For example, during the Arab Spring, the proliferation, surveillance, or lock-down of platforms like Twitter, Facebook, and Telegram also depended on the ways in which their messaging services came to be associated with different repertoires of use and on how they were deployed for purposes by groups such as protesters, journalists, the police, or other state agencies (Gerbaudo, 2012). In that regard, their affordances multiplied in situations that differed in their use of one practice as opposed to another. There, affordances were not passive attributes or qualities of objects but were made to function within practices that existed alongside other practices in a social field.
Multiplicity furthermore suggests an analytical decision, one that opens up the possibility to study how affordances are achieved and how their varieties hang together. On such terms, “attending to the multiplicity of reality is also an act,” Mol (2002) holds. “It is something that may be done—or left undone. It is an intervention” (p. 6). This, then, is an empirical matter that is complicated by the assumption that affordances are not waiting within an object to be perceived and acted upon. Hence, the analytical task is not to identify innate cues or read off certain characteristics from a technology. Instead, we have to impute viable affordances in light of the configurations of users, devices, and services; the remediation of messages and contents; and the formation of environments in which they become conventionalized or contested (Lievrouw, 2014).
Affordances of Human–Robot Communication
We studied the construction and testing of robots within and outside scientific and corporate labs in the United States, Denmark, the Netherlands, and Germany. The ethnography combined the participation in six different sites with 36 in-depth interviews, more than 100 talks with researchers and representative users, living lab experiences and observations from scholarly and industry meetings, as well as the re-reading of existing academic studies. Hence, the study combines material generated in the field with a meta-analysis of scholarly work, mostly in the emerging area of human–robot communication. Methodologically, revisiting this multi-sited inquiry allows us to approach the question of how affordances are grounded in socio-material action from different angles.
At present, the field of cybernetics is especially interested in the expected similarity between human agency and computerized agency (Kurzweil, 2013; Reese, 2018).

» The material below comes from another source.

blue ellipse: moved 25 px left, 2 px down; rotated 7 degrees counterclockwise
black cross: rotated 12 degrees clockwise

In contrast, the emerging field of human–robot communication is exploring how people and machines come to assume and realize capabilities for the joint construction of meaning rather than asking if or when androids will be able to act like humans. Therefore, the design of conversational robots for everyday situations as opposed to specialized environments like assembly lines represents a paradigmatic change in the engineering and conceptualization of what AI and agency can be (Brooks, 1999). Consistent with that, our ethnographic fieldwork, completed in between the years 2012 and 2015, was especially interested in the conceptual design, technical engineering, and real-world application of robots and how these revolved around situated actions. To this end, we examined the modeling and accomplishment of collective orientations toward an environment shared by humans and machines (Bischof, 2017).

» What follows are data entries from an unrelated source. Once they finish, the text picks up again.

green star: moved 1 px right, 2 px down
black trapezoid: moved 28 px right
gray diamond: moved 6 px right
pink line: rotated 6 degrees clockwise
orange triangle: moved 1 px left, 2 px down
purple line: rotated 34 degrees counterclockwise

One such instance, reported to us several times during lab talks and interviews, shows how a robot came to enter the role of a communicator within an interactional routine, in which its activities were seen as intuitive, intelligible, and accountable (Garfinkel, 1967). In 2002, a renowned AI conference announced a demo challenge that consisted of programming robots to behave like human participants at the following year’s conference. The tasks included entering the conference hotel independently and finding the room where a particular session was to be conducted. During the subsequent meeting, the decisive moment was when one of the robots approached the registration queue with its sensors not working properly. As other attendees were engrossed in conversation and had left gaps in the line, the robot had problems finding the line’s end. The detection algorithm registered one of the spaces left open by the people waiting in the queue and slipped in. The jury reacted with spontaneous applause and laughter. In their view, the robot was apparently not only able to follow social conventions but also to deliberately break them to gain an advantage, which would require a reflexive distance to the situative exigencies.

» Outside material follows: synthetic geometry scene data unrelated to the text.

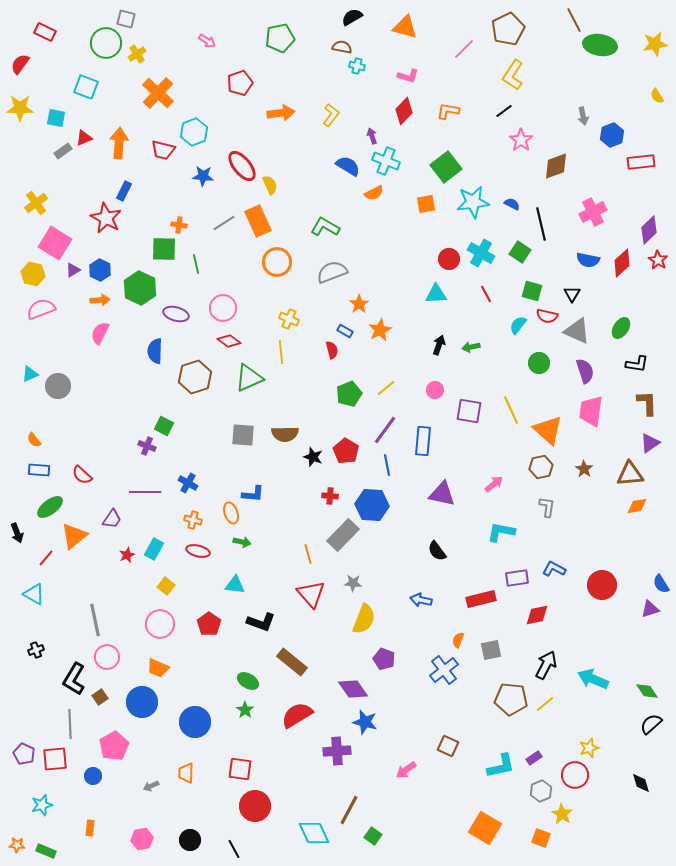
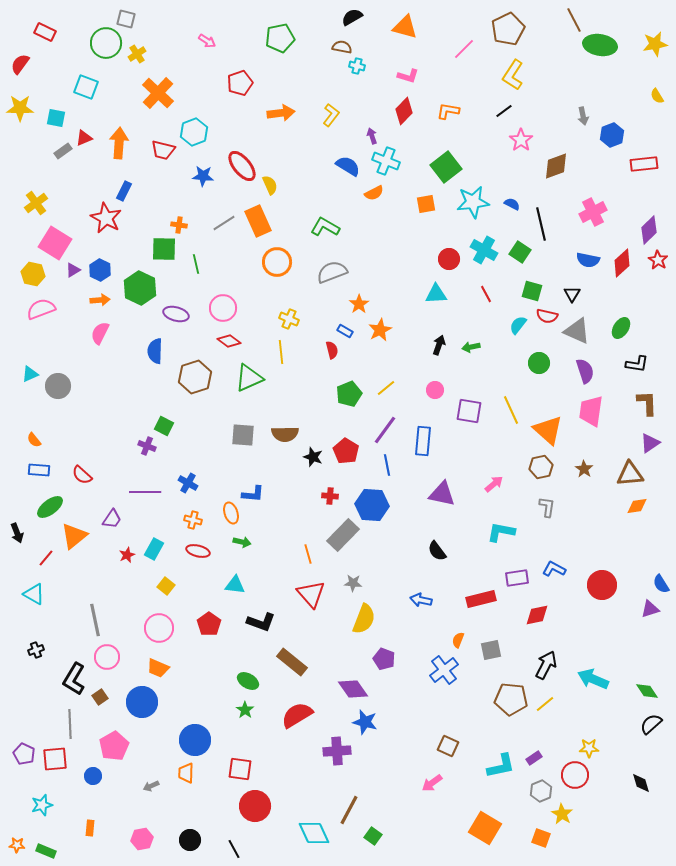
red rectangle at (641, 162): moved 3 px right, 2 px down
cyan cross at (481, 253): moved 3 px right, 3 px up
pink circle at (160, 624): moved 1 px left, 4 px down
blue circle at (195, 722): moved 18 px down
yellow star at (589, 748): rotated 18 degrees clockwise
pink arrow at (406, 770): moved 26 px right, 13 px down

In a way, the robot’s defective circuits led it to misinterpret spatial intervals; yet, they also afforded queuing involving humans and the robot, whereby the technical agent appeared to act in a remarkably canny manner. This happened against the backdrop of the habitual expectations associated with the social practice of waiting in line. Without its interactional routine, the robot’s queue-jumping would have been interpreted as a failure. Yet, by confounding expectations in a way that allowed for an attribution of cleverness, the robot performed competently and sociably, allowing it to win the competition. As other inquiries have also noted, activities entailing a degree of obstinacy actually prompt people to understand their technological counterparts as intentional agents (e.g., Short, Hart, Vu, & Scassellati, 2010).
There are certainly limits to how we can interpret or handle a technology, but the proper challenge stems from those affordances that are not immediately perceptible or whose influence cannot be reduced to promoting or impeding actions. Therefore, MacVeigh-Schultz and Baym (2015) urge us to attend to the ways in which people themselves identify and make sense of the relationship between artifacts and the lived practices in communication and interaction. They thus introduce the notion of “vernacular affordances” (p. 3) to stress that people usually do not experience affordances in isolation or only through visual recognition. Instead, affordances emerge—or remain latent—within a setting where tools and messages, people, sense-making processes, and practices intertwine.
A striking example of an unaccomplished affordance comes from Alač, Movellan, and Tanaka’s (2011) study of the coordination between robots and humans. They followed a team of roboticists and charted their efforts to test robotic behavior with preschool children. They asked how a sophisticated object can achieve agency and examined the kinds of situated actions and accounts of such actions that unfold when humans and robots meet. In the episodes, which were meant to probe the allure of the material technology, a researcher was seated on a rocking chair next to a robot and simulated reading a book. The children showed immediate interest in the scene. As they entered the lab room, they approached the researcher, pointed to the robot, and asked for an explanation for what they saw. However, the researcher feigned indifference and did not react to their gestures. Gradually, the toddlers started to adopt this attitude of willful negligence, which Alač and colleagues (2011) called the “ignoring game” (p. 911): they minimized the attention paid to the robot while engaging more and more in other activities. Even when the robot physically moved, the children noticeably ignored it and finally left the room.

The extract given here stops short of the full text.